Lastly, I also like the social part of the job. I work closely with diverse teams and talented people, fostering collaboration to tackle security issues.

Your insights matter. What general cyber security recommendations do you have for organizations at this time, given what you’re seeing across the current threat landscape?

The threat landscape is evolving and we expect it to become even more challenging with the deployment of AI generated malware on the part of attackers.

There are several things that companies should do to stay protected. First of all, companies should build their own “human firewalls”. Companies need people who are trained, who are aware of the threats and the best practices and who can promote a culture of zero trust within the company.
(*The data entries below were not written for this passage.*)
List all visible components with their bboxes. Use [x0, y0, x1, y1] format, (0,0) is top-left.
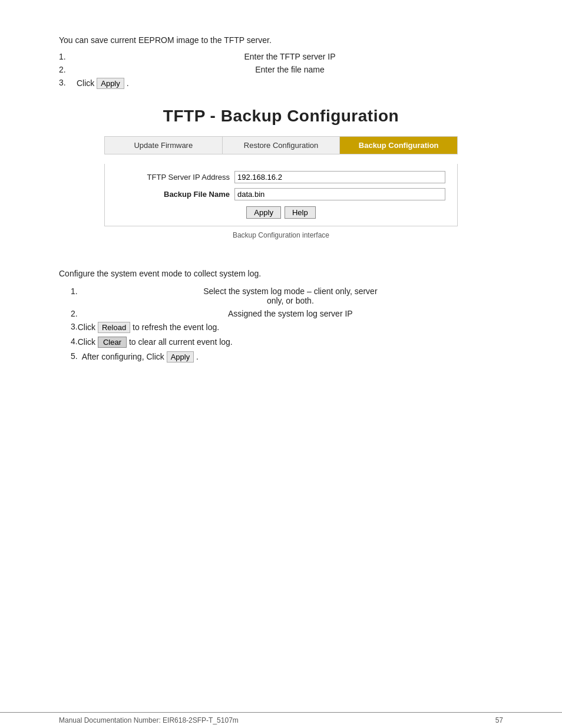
section2-step-5: 5. After configuring, Click Apply .: [59, 351, 503, 363]
step-num-1: 1.: [59, 52, 77, 61]
tab-bar: Update Firmware Restore Configuration Ba…: [104, 136, 458, 154]
form-actions: Apply Help: [117, 206, 445, 219]
page-title: TFTP - Backup Configuration: [59, 107, 503, 126]
form-caption: Backup Configuration interface: [104, 231, 458, 239]
section2-step4-text: Click Clear to clear all current event l…: [78, 337, 503, 348]
step-3: 3. Click Apply .: [59, 78, 503, 89]
tab-update-firmware[interactable]: Update Firmware: [105, 137, 223, 154]
page-footer: Manual Documentation Number: EIR618-2SFP…: [0, 712, 562, 728]
form-row-filename: Backup File Name: [117, 188, 445, 200]
clear-button[interactable]: Clear: [98, 337, 127, 348]
reload-button[interactable]: Reload: [98, 322, 130, 333]
footer-manual: Manual Documentation Number: EIR618-2SFP…: [59, 716, 239, 724]
section1-intro: You can save current EEPROM image to the…: [59, 35, 503, 45]
step2-text: Enter the file name: [77, 65, 503, 74]
label-backup-filename: Backup File Name: [117, 190, 234, 199]
section2-step-3: 3. Click Reload to refresh the event log…: [59, 322, 503, 333]
step-1: 1. Enter the TFTP server IP: [59, 52, 503, 61]
section2-step-1: 1. Select the system log mode – client o…: [59, 286, 503, 305]
step-2: 2. Enter the file name: [59, 65, 503, 74]
input-tftp-ip[interactable]: [234, 171, 445, 183]
section1-steps: 1. Enter the TFTP server IP 2. Enter the…: [59, 52, 503, 89]
step-num-2: 2.: [59, 65, 77, 74]
section2-step5-text: After configuring, Click Apply .: [78, 351, 503, 363]
input-backup-filename[interactable]: [234, 188, 445, 200]
footer-page: 57: [495, 716, 503, 724]
tab-backup-configuration[interactable]: Backup Configuration: [340, 137, 457, 154]
section2-step1-text: Select the system log mode – client only…: [78, 286, 503, 305]
step1-text: Enter the TFTP server IP: [77, 52, 503, 61]
section2-step-num-2: 2.: [59, 309, 78, 318]
section2-step3-text: Click Reload to refresh the event log.: [78, 322, 503, 333]
tab-restore-configuration[interactable]: Restore Configuration: [223, 137, 340, 154]
step-num-3: 3.: [59, 78, 77, 87]
apply-button-form[interactable]: Apply: [246, 206, 281, 219]
step3-text: Click Apply .: [77, 78, 503, 89]
section2-intro: Configure the system event mode to colle…: [59, 269, 503, 278]
form-row-ip: TFTP Server IP Address: [117, 171, 445, 183]
section2-step-num-1: 1.: [59, 286, 78, 296]
section-system-log: Configure the system event mode to colle…: [59, 269, 503, 363]
section2-step-2: 2. Assigned the system log server IP: [59, 309, 503, 318]
label-tftp-ip: TFTP Server IP Address: [117, 173, 234, 182]
section-backup-config: You can save current EEPROM image to the…: [59, 35, 503, 89]
apply-button-section2[interactable]: Apply: [167, 351, 194, 363]
section2-step2-text: Assigned the system log server IP: [78, 309, 503, 318]
section2-steps: 1. Select the system log mode – client o…: [59, 286, 503, 363]
help-button-form[interactable]: Help: [285, 206, 316, 219]
section2-step-num-3: 3.: [59, 322, 78, 331]
apply-button-step3[interactable]: Apply: [97, 78, 124, 89]
section2-step-num-4: 4.: [59, 337, 78, 346]
section2-step-4: 4. Click Clear to clear all current even…: [59, 337, 503, 348]
section2-step-num-5: 5.: [59, 351, 78, 361]
backup-config-form: TFTP Server IP Address Backup File Name …: [104, 164, 458, 226]
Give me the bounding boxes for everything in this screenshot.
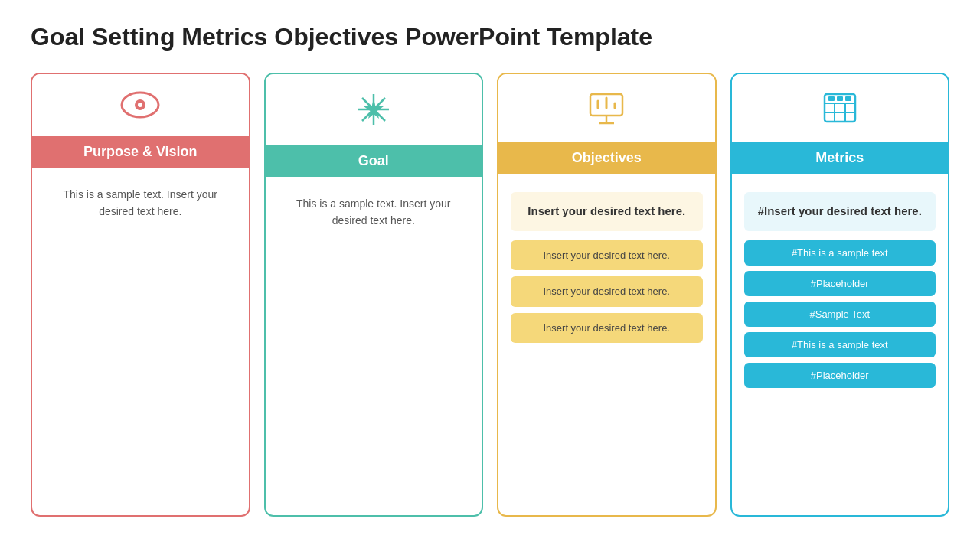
objectives-item-1: Insert your desired text here.: [511, 240, 703, 271]
goal-icon-area: [266, 74, 482, 145]
svg-rect-20: [837, 96, 843, 101]
star-icon: [355, 91, 392, 133]
metrics-item-4: #This is a sample text: [744, 332, 936, 357]
svg-rect-19: [828, 96, 835, 101]
card-metrics: Metrics #Insert your desired text here. …: [730, 73, 950, 517]
metrics-item-5: #Placeholder: [744, 363, 936, 388]
objectives-item-3: Insert your desired text here.: [511, 313, 703, 344]
svg-point-2: [138, 103, 142, 107]
card-goal: Goal This is a sample text. Insert your …: [264, 73, 484, 517]
objectives-item-2: Insert your desired text here.: [511, 276, 703, 307]
objectives-body: Insert your desired text here. Insert yo…: [498, 174, 715, 515]
card-purpose: Purpose & Vision This is a sample text. …: [31, 73, 250, 517]
page-title: Goal Setting Metrics Objectives PowerPoi…: [31, 23, 949, 51]
objectives-top-box: Insert your desired text here.: [511, 192, 703, 231]
svg-rect-21: [845, 96, 851, 101]
objectives-icon-area: [498, 74, 715, 142]
purpose-icon-area: [32, 74, 249, 136]
goal-text: This is a sample text. Insert your desir…: [278, 195, 470, 230]
purpose-header: Purpose & Vision: [32, 136, 249, 168]
metrics-header: Metrics: [732, 142, 949, 174]
goal-body: This is a sample text. Insert your desir…: [266, 177, 482, 515]
purpose-body: This is a sample text. Insert your desir…: [32, 168, 249, 515]
eye-icon: [120, 91, 160, 124]
objectives-header: Objectives: [498, 142, 715, 174]
metrics-item-3: #Sample Text: [744, 302, 936, 327]
presentation-icon: [587, 91, 626, 130]
card-objectives: Objectives Insert your desired text here…: [497, 73, 717, 517]
grid-icon: [822, 91, 858, 130]
metrics-item-1: #This is a sample text: [744, 240, 936, 266]
purpose-text: This is a sample text. Insert your desir…: [44, 186, 237, 220]
metrics-icon-area: [732, 74, 949, 142]
goal-header: Goal: [266, 145, 482, 177]
metrics-item-2: #Placeholder: [744, 271, 936, 296]
metrics-top-box: #Insert your desired text here.: [744, 192, 936, 231]
metrics-body: #Insert your desired text here. #This is…: [732, 174, 949, 515]
columns-container: Purpose & Vision This is a sample text. …: [31, 73, 949, 517]
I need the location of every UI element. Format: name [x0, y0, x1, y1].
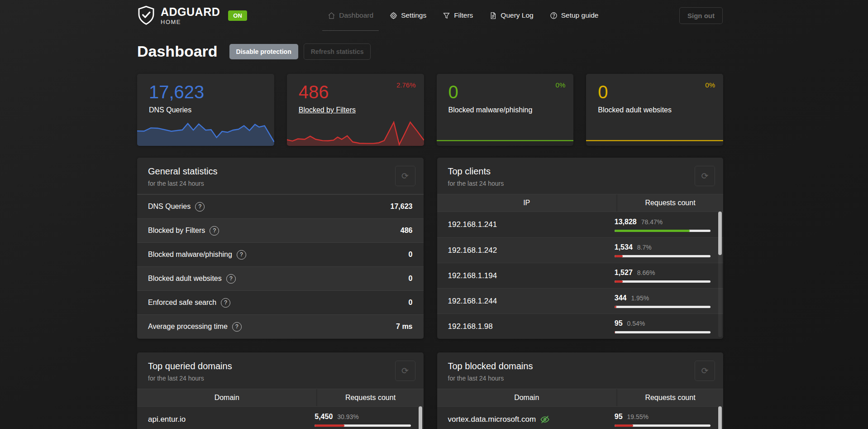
- statistics-label: Blocked adult websites: [148, 275, 222, 283]
- statistics-row: Blocked adult websites ? 0: [137, 266, 424, 290]
- refresh-panel-button[interactable]: ⟳: [695, 166, 715, 186]
- nav-label: Dashboard: [339, 11, 373, 19]
- panel-subtitle: for the last 24 hours: [148, 375, 413, 382]
- sparkline-chart: [137, 120, 274, 146]
- table-row: 192.168.1.244 344 1.95%: [437, 288, 724, 313]
- table-header: IP Requests count: [437, 194, 724, 212]
- row-name: 192.168.1.194: [448, 271, 615, 280]
- column-header-ip: IP: [437, 194, 617, 212]
- scrollbar[interactable]: [718, 406, 722, 429]
- scrollbar-thumb[interactable]: [718, 212, 722, 255]
- column-header-domain: Domain: [137, 389, 317, 406]
- panels-grid: General statistics for the last 24 hours…: [137, 158, 723, 429]
- request-count: 1,534: [615, 243, 633, 251]
- scrollbar-thumb[interactable]: [718, 406, 722, 429]
- protection-status-badge: ON: [228, 10, 247, 21]
- nav-label: Setup guide: [561, 11, 599, 19]
- row-name: 192.168.1.98: [448, 322, 615, 331]
- statistics-value: 7 ms: [396, 323, 412, 331]
- refresh-panel-button[interactable]: ⟳: [395, 361, 415, 381]
- request-percent: 8.66%: [637, 269, 655, 276]
- refresh-panel-button[interactable]: ⟳: [695, 361, 715, 381]
- column-header-requests-count: Requests count: [617, 194, 723, 212]
- panel-title: Top queried domains: [148, 361, 413, 371]
- refresh-panel-button[interactable]: ⟳: [395, 166, 415, 186]
- help-icon[interactable]: ?: [195, 202, 205, 212]
- shield-logo-icon: [137, 5, 155, 25]
- row-name: 192.168.1.244: [448, 297, 615, 306]
- column-header-requests-count: Requests count: [317, 389, 423, 406]
- panel-header: Top clients for the last 24 hours: [437, 158, 724, 194]
- help-icon[interactable]: ?: [210, 226, 219, 236]
- statistics-label: DNS Queries: [148, 202, 191, 211]
- statistics-row: DNS Queries ? 17,623: [137, 194, 424, 218]
- progress-bar-fill: [615, 424, 633, 427]
- column-header-domain: Domain: [437, 389, 617, 406]
- column-header-requests-count: Requests count: [617, 389, 723, 406]
- scrollbar-thumb[interactable]: [419, 406, 422, 429]
- scrollbar[interactable]: [718, 211, 722, 337]
- progress-bar-fill: [615, 255, 623, 257]
- panel-title: General statistics: [148, 166, 413, 177]
- progress-bar-fill: [615, 230, 690, 232]
- nav-item-query-log[interactable]: Query Log: [483, 0, 539, 31]
- help-icon[interactable]: ?: [237, 250, 246, 260]
- stat-card: 0% 0 Blocked adult websites: [586, 74, 723, 146]
- statistics-row: Enforced safe search ? 0: [137, 290, 424, 314]
- nav-item-settings[interactable]: Settings: [383, 0, 433, 31]
- top-blocked-rows: vortex.data.microsoft.com 95 19.55%: [437, 407, 724, 429]
- top-blocked-domains-panel: Top blocked domains for the last 24 hour…: [437, 352, 724, 429]
- brand-name: ADGUARD: [161, 6, 220, 18]
- top-queried-rows: api.entur.io 5,450 30.93%: [137, 407, 424, 429]
- sign-out-button[interactable]: Sign out: [679, 7, 723, 24]
- page-title: Dashboard: [137, 43, 218, 60]
- sparkline-chart: [287, 120, 424, 146]
- nav-item-setup-guide[interactable]: Setup guide: [544, 0, 605, 31]
- help-icon[interactable]: ?: [226, 274, 236, 284]
- sparkline-chart: [437, 120, 574, 146]
- stat-card-label: Blocked adult websites: [598, 106, 672, 114]
- scrollbar[interactable]: [419, 406, 422, 429]
- progress-bar: [615, 255, 711, 257]
- funnel-icon: [443, 12, 450, 19]
- statistics-value: 0: [409, 251, 413, 259]
- request-count: 5,450: [315, 413, 333, 421]
- stat-card-label: DNS Queries: [149, 106, 191, 114]
- statistics-row: Average processing time ? 7 ms: [137, 314, 424, 338]
- progress-bar: [315, 424, 410, 427]
- progress-bar: [615, 280, 711, 283]
- statistics-value: 0: [409, 275, 413, 283]
- general-statistics-rows: DNS Queries ? 17,623 Blocked by Filters …: [137, 194, 424, 338]
- nav-item-filters[interactable]: Filters: [436, 0, 479, 31]
- help-icon[interactable]: ?: [232, 322, 242, 332]
- panel-subtitle: for the last 24 hours: [148, 180, 413, 187]
- progress-bar-fill: [615, 331, 615, 333]
- request-percent: 19.55%: [627, 413, 649, 420]
- refresh-statistics-button[interactable]: Refresh statistics: [304, 43, 371, 60]
- row-requests: 1,534 8.7%: [615, 243, 712, 257]
- nav-item-dashboard[interactable]: Dashboard: [321, 0, 380, 31]
- request-count: 1,527: [615, 269, 633, 277]
- stat-card-percent: 0%: [556, 81, 566, 89]
- statistics-label: Enforced safe search: [148, 299, 216, 307]
- eye-off-icon: [540, 415, 550, 424]
- nav-label: Filters: [454, 11, 473, 19]
- panel-header: Top blocked domains for the last 24 hour…: [437, 352, 724, 389]
- statistics-label: Average processing time: [148, 323, 228, 331]
- disable-protection-button[interactable]: Disable protection: [229, 44, 298, 59]
- statistics-value: 0: [409, 299, 413, 307]
- row-name: vortex.data.microsoft.com: [448, 415, 615, 424]
- row-name: api.entur.io: [148, 415, 315, 424]
- home-icon: [328, 12, 335, 19]
- progress-bar: [615, 230, 711, 232]
- progress-bar-fill: [615, 306, 616, 308]
- progress-bar-fill: [315, 424, 344, 427]
- request-count: 95: [615, 413, 623, 421]
- main-nav: Dashboard Settings Filters Query Log Set…: [321, 0, 605, 31]
- nav-label: Query Log: [501, 11, 533, 19]
- stat-card-value: 17,623: [149, 82, 274, 102]
- stat-card-label[interactable]: Blocked by Filters: [299, 106, 356, 114]
- progress-bar: [615, 306, 711, 308]
- request-percent: 8.7%: [637, 244, 652, 251]
- help-icon[interactable]: ?: [221, 298, 230, 308]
Secondly, I believe that the current hybrid operating model of companies – given the adoption of cloud, SaaS services and the existence of the remote workforce – needs to be well monitored. When new products and services are introduced, there should not be any cyber security blind spots. Internal processes and tools should be aligned to improve the risk state.

Also, implementing AI in cyber security practices is a straightforward solution that can rapidly accelerate data analysis. Of course, the implementation of up-to-date cyber protections and zero trust principles in the organization goes without saying. Equally important is to develop and regularly test an incident response plan, as to make sure that the company is well prepared to respond and recover from cyber security incidents.

How can both academia and businesses encourage more women to pursue technical careers in cyber security?

It is imperative to bring in more female cyber crime fighters, not only because there is a huge lack of talent to cover the growing number of job vacancies, but also because it makes no sense for females to still be underrepresented in cyber security and the IT industry as a whole.

Failing to attract women means overlooking valuable skills and perspectives that can make the difference in the constant fight that is cyber security.

To achieve gender parity, the industry needs to address certain stereotypes. From an early age, girls need to interact with technology and to participate in S.T.E.M. programs, while schools need to foster digital literacy. Being called a nerd or geek is de-motivating for some girls (although for me it worked the opposite way : ) And to complement this, we need to create a supportive environment at home, school and/or work that focuses on the learning experience and motivation through curiosity.

Undoubtedly, there are many female role models in our industry that need to be promoted among a more general audience. Finally, in addition to the internships and mentoring programs that are always useful – either offered by educational institutes or businesses, – I think it also makes sense to recognize the current female employees organizations have.

Companies should invest in their employees, to allow them to progress, and investigate new roles, even if at first glance they don’t look like the perfect fit.